A família multiespécie é aquela formada por humanos e seus animais de estimação, quando considerados membros ou, até mesmo, filhos. É uma nova realidade afetiva que reclama a proteção do ordenamento jurídico pátrio.

RESUMO: Diante da crescente popularidade de animais de estimação nos lares, os mesmos vêm ganhando espaço significativo dentro das famílias, ao ponto de serem considerados como membros. O problema surge quando do divórcio ou dissolução da união estável, onde o animal de estimação torna-se o centro das discussões no que diz respeito a "guarda" e "pensão alimentícia". Inexistindo, portanto, legislação específica que regule a relação humano-animal, nestes casos, os litigantes contam somente com a sensibilidade do julgador em dirimir tais conflitos na esperança de que não considerem seus animais de estimação como meros objetos passíveis de partilha e valoração econômica, tendo em vista o afeto presente na relação.

PALAVRAS- CHAVE: Direito de família; guarda; pensão alimentícia; animais de estimação.

SUMÁRIO: Introdução; 1. Da família multiespécie: o surgimento de um novo tipo de família; 2. De bens semoventes a “filhos de quatro patas"; 3. Aplicabilidade das normas da proteção da pessoa dos filhos aos animais de companhia; 4. Da (im) possibilidade de pensão alimentícia aos animais de estimação; 5.Análise do projeto de Lei 1.365/2015; Considerações Finais. Referências


INTRODUÇÃO

Ao longo dos anos, o Direito vem sendo atingindo por diversas transformações em decorrência da constante evolução da sociedade e dos novos estilos de vida adotados pelos indivíduos que a compõem. No contexto social em que vivemos, seria impossível pensar o Direito tão somente como um conjunto de regras a serem aplicadas a determinadas situações, pura e simplesmente.

Dentro desta contextualização introdutória, talvez o Direito de Família tenha sido a ramificação que mais trouxe novidades e sofreu mais modificações, justamente por a família mudar constantemente, diante dos novos arranjos familiares com as mais diversas formações, todas devidamente protegidas pelo Estado e amparadas constitucionalmente, mostrando-se o rol trazido pelo art. 226 da Constituição Federal de 1988 meramente exemplificativo.
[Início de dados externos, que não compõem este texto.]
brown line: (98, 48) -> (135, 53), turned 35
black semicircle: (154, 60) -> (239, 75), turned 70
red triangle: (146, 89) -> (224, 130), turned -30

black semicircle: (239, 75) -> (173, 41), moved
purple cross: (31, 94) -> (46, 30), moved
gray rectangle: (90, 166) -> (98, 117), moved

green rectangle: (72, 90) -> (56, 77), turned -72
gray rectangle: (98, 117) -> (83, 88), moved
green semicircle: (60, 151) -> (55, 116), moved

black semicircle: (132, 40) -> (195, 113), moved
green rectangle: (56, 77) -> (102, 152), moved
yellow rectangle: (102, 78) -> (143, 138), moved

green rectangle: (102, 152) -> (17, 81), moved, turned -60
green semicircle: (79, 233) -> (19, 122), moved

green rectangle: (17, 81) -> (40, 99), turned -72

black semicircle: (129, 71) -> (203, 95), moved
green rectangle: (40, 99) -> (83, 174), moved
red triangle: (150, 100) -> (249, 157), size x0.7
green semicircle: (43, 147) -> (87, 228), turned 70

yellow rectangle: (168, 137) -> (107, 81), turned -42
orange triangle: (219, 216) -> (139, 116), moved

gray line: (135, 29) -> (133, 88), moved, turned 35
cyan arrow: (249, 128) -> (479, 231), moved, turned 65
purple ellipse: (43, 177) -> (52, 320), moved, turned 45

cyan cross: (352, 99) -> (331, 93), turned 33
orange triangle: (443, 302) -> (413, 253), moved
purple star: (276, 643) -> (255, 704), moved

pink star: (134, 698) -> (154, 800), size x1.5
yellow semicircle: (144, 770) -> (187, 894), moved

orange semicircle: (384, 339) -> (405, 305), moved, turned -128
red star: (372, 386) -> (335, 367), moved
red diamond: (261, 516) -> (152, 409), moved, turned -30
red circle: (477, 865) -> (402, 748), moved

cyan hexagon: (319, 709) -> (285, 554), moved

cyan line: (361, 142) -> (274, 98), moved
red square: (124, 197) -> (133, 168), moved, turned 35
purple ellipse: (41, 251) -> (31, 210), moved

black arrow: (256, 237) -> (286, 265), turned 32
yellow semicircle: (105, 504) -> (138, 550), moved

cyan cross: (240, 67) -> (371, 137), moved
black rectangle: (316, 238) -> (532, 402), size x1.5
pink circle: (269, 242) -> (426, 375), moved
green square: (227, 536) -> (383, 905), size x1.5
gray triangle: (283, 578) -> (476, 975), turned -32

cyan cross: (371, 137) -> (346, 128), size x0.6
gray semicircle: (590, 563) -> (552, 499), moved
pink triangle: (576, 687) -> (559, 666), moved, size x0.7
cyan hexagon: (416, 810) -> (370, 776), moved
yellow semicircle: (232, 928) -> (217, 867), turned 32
Existem diversos tipos de entidades familiares: famílias matrimoniais, decorrentes do casamento; famílias informais oriundas da união estável; famílias homoafetivas iniciadas a partir do elo afetivo entre pessoas do mesmo sexo; famílias monoparentais constituídas pelo vínculo afetivo entre um dos genitores com seus filhos; famílias anaparentais baseadas no vínculo existente entre irmãos diante da ausência dos pais; e ainda, a família "multiespécie" novidade no Direito de Família que merecerá profundas análises diante do tema aqui proposto.

Diante disto, mostra-se necessário discutir acerca deste novo modelo de família, principalmente no que diz respeito em sede de divórcio ou dissolução de união estável, pois quando deste evento, o ex-casal entra em profunda discussão quanto a quem vai ficar o bichinho de estimação considerado como membro da família e não como simples objeto passível de partilha, tal qual indica a legislação atual.

Nesse sentido, o presente trabalho traz a importância de se estudar e analisar esse novo fenômeno familiar, visto que, os animais de estimação ou companhia vem ganhando mais amplitude, tanto no aspecto afetivo como no aspecto econômico.

As pessoas, ao decidirem levar um animal de estimação para casa, na grande maioria das vezes, estão extremamente preocupadas com o bem estar do bichinho, buscando garantir a melhor alimentação, o melhor atendimento veterinário, bem como os melhores produtos pets postos em mercado, justamente pela intenção de integrá-lo ao ambiente familiar e as pessoas que o compõem, sem qualquer risco a saúde ou a segurança dos envolvidos.

Ao despender determinada quantia mensal e ao mesmo tempo oferecer todo o amor e carinho possível, a relação de reciprocidade entre animal e humano torna-se cada vez mais estreita, sobrevindo, portanto, uma eventual separação de um dos tutores e do animal uma verdadeira catástrofe para ambos, tendo em vista todo o afeto presente na interação humano-animal.

Ao passo que, para o humano, o animal de estimação é considerado um membro da família, deve o judiciário adequar-se a essa nova realidade social, devendo tentar atender ao máximo a satisfação da lide levada ao seu conhecimento. Para isto, mostra-se necessário definir até que ponto esse direito de ter o animal em companhia deve ser tutelado e em que medida, como, por exemplo discute-se a "guarda" e, até mesmo, um tipo de "pensão" para custeio e subsistência do mesmo.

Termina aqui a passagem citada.